By Kei Ishinabe
Japan is mulling a halt to economic aid for Myanmar, although the government hopes to avoid that, afraid that a hardline approach in the vein of Western nations would push Myanmar further toward China. Keeping silent, however, would invite criticism from the international community as the military coup denies the shared values of democracy and human rights, which are also the foundation of Japanese diplomacy. The Japanese government remains in touch with Myanmar’s military in hopes of finding a path to return to civilian control, while preparing itself for making a “hard decision,” in the words of a senior Foreign Ministry official.
“Japan has multiple channels of communication in Myanmar, including with its military,” Foreign Minister Toshimitsu Motegi said during a press conference on Feb. 5. “We will strongly urge Myanmar’s military to restore democratic governance to the country as soon as possible.” Japanese Ambassador to Myanmar Ichiro Maruyama is leading a team of negotiators.
In the past, during Myanmar’s military regime that began in 1988, the Japanese government similarly kept ties with the nation. Among the G7 member countries, Japan has been the most viable channel of communication with Myanmar’s military. Only last August, Motegi met with military chief Min Aung Hlaing, who now holds power. The U.S. hopes that Japan’s ties with the country will help ease tensions.
The Japanese government favors dialogue and is unwilling to join sanctions the U.S. and others have proposed. Japan’s current priority is promoting the free and open Indo-Pacific initiative and containing China’s expansion. For these to succeed, it is crucial that the initiative includes partners as well as countries that are neutral or even pro-China. Myanmar is one such country. A hardline approach by Japan would only deepen Myanmar’s dependence on China.

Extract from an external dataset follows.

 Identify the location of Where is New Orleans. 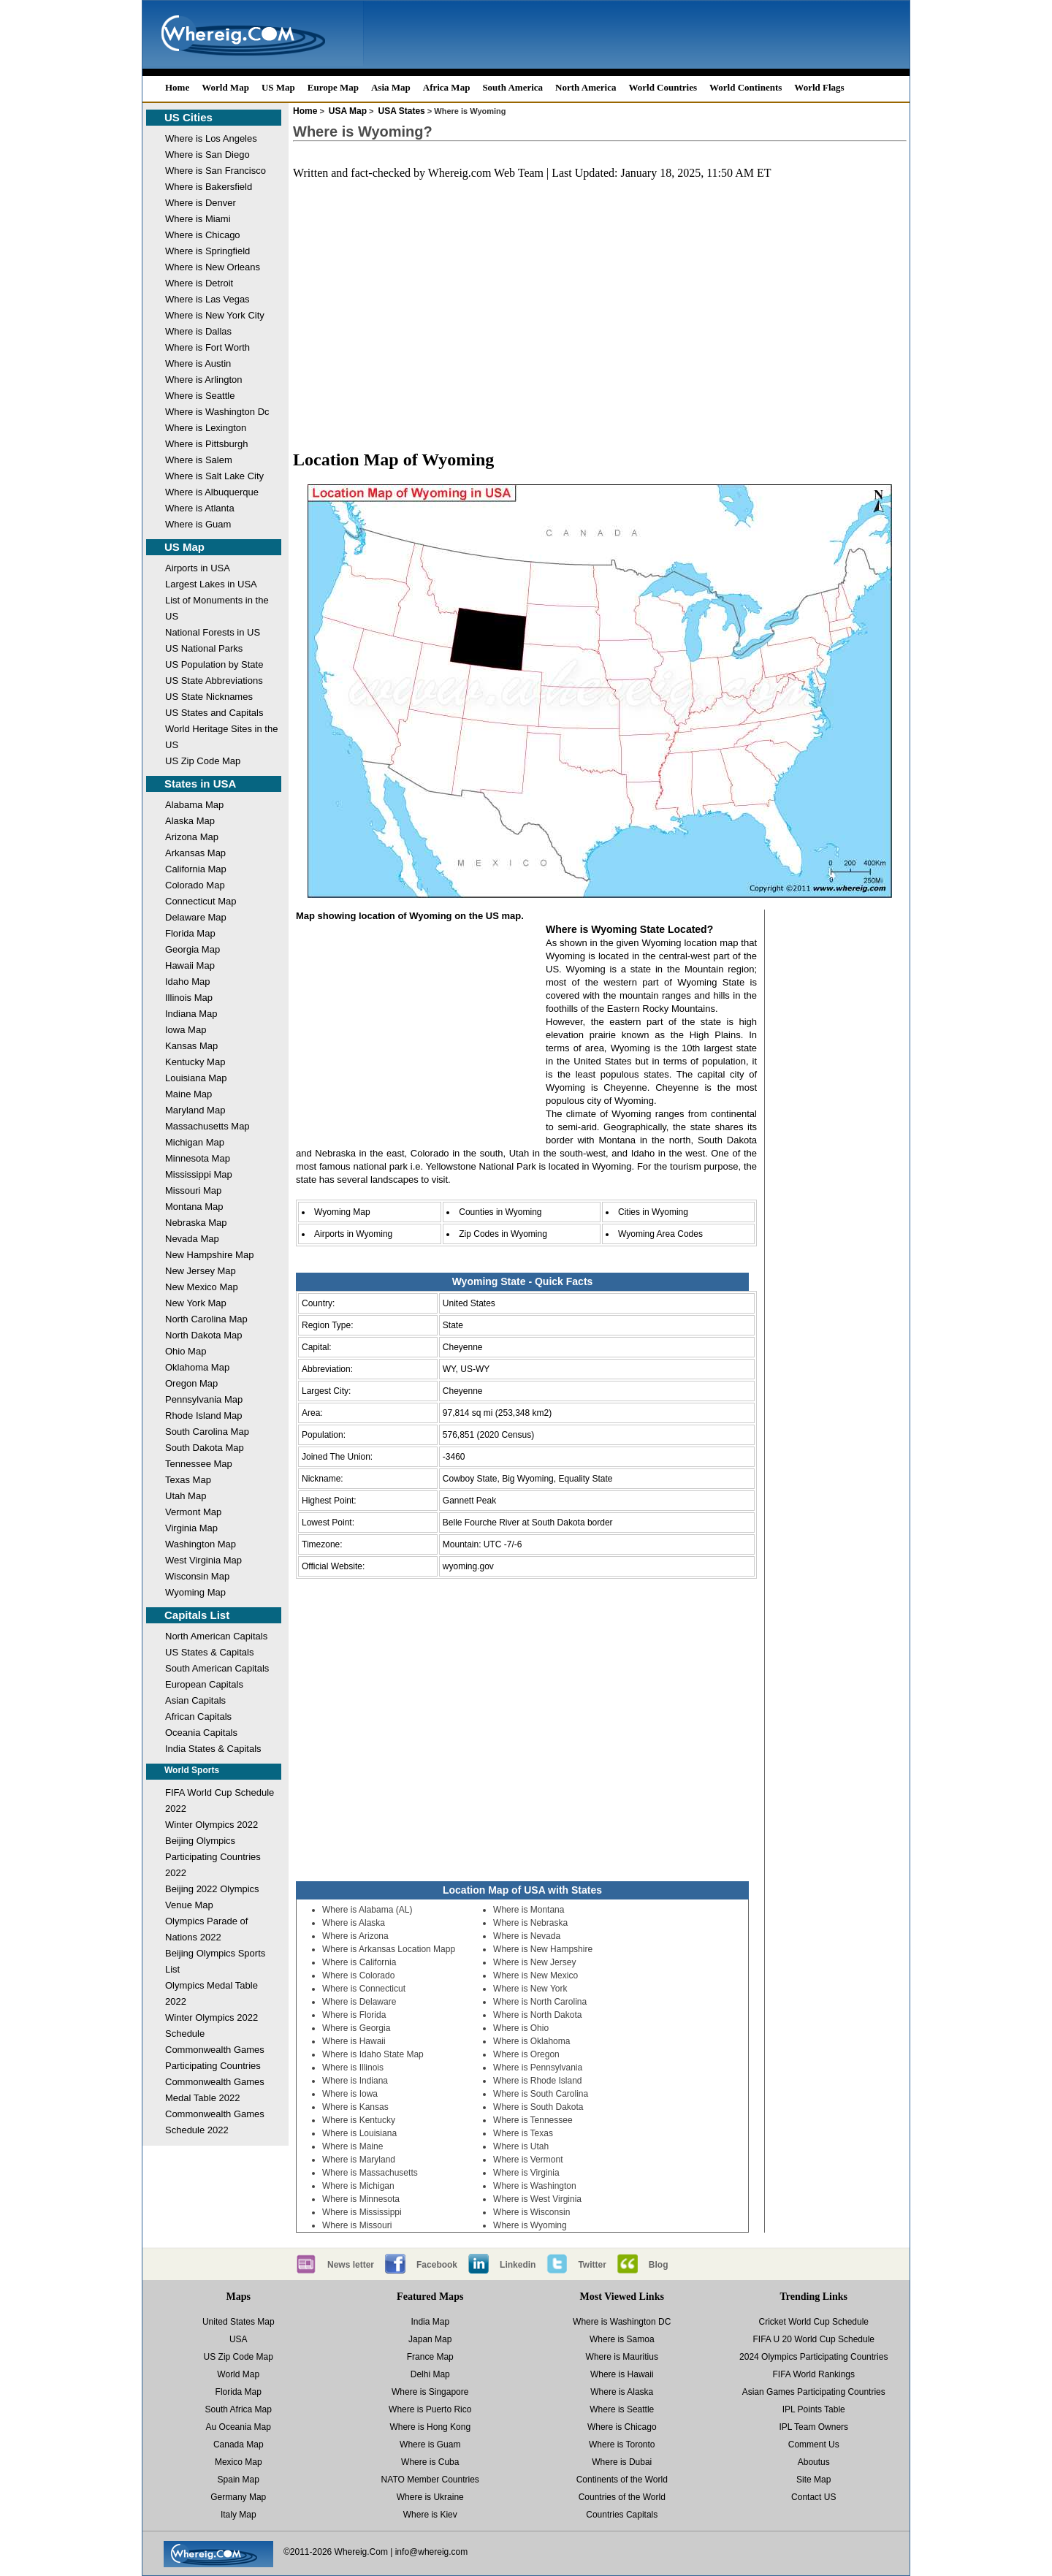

“The loss of Japan’s unique relationship with Myanmar would undermine Japan’s China strategy,” a senior Foreign Ministry official said. Another said, “We are preparing [punitive] measures. But the best outcome would be not using them.”
If the local situation deteriorates further, possibly with violent crackdowns on the demonstrators, the Japanese government would no longer be able to remain quiet. Japan would need to “make a decision on its own volition,” according to a senior MOFA official, apart from global opinion or the Biden administration’s strong posture toward human rights violations. “Our priority is continuing a dialogue with Myanmar’s military, but it goes without saying that we will take necessary measures if needed,” Motegi said.
Japan doesn’t have a law that allows for imposing sanctions on foreign nationals based on human rights abuses. This leaves either halting economic assistance or cutting back aid to Myanmar as the only realistic options.